An issue that was raised in class a few weeks ago: how important is an author's identity to a poem or story?
We're taught to separate the author from the speaker in a poem or story. This is easier to do when it's a work of fiction --after all, the genre itself says that the story is "not true". But what about a poem? Do we assume the speaker is the poet or not? Is it a case-by-case basis? When do we know that a poet's identity should or should not inform one's reading of a poem?
Here's an example:
"Pulled Over in Short Hills NJ, 8:00 AM"
It's the shivering. When rage grows
hot as an army of red ants and forces
the mind to quiet the body, the quakes
emerge, sometimes just the knees,
but, at worst, through the hips, chest, neck,
until, like a virus, slipping inside the lungs
and pulse, every ounce of strength tapped
to squeeze words from my taut lips,
his eyes scanning my car's insides, my eyes,
my license, and as I answer the questions
3, 4, 5 times, my jaw tight as a vice,
his hand massaging the gun butt, I
imagine things I don't want to
and inside beg this to end
before the shiver catches my
hands, and he sees,
and something happens.
--Ross Gay, Against Which
Many of my students read this poem as someone being pulled over, perhaps for getting caught speeding, and the physical experience of that.
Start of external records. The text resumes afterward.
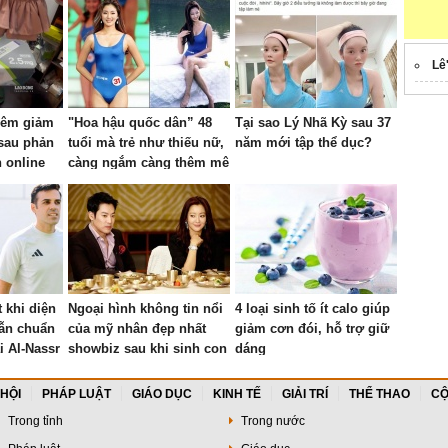
Lê
iêm giảm
"Hoa hậu quốc dân” 48
Tại sao Lý Nhã Kỳ sau 37
 sau phản
tuổi mà trẻ như thiếu nữ,
năm mới tập thể dục?
n online
càng ngắm càng thêm mê
mẩn!
 khi diện
Ngoại hình không tin nổi
4 loại sinh tố ít calo giúp
vẫn chuẩn
của mỹ nhân đẹp nhất
giảm cơn đói, hỗ trợ giữ
i Al-Nassr
showbiz sau khi sinh con
dáng
cho thiếu gia tập đoàn
 HỘI
PHÁP LUẬT
GIÁO DỤC
KINH TẾ
GIẢI TRÍ
THỂ THAO
CỘ
Trong tỉnh
Trong nước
No one paid attention to the town named in the title (even though most of my students are from Jersey... though, how many of them have heard of the town, one known for its affluence? I can't say.). One student suggested that the speaker was late for work, indicated by the time mentioned in the title, and was speeding. There was no mention of the poet being a black man, because, really, is that relevant? But in light of this, knowing the color of the poet's skin, does this change the reading of the poem? Of course it does.
So how do we, as readers, know when to take a poet's identity into account and when to ignore it? There are no hard and fast rules to follow, but how do we determine how to read a poem?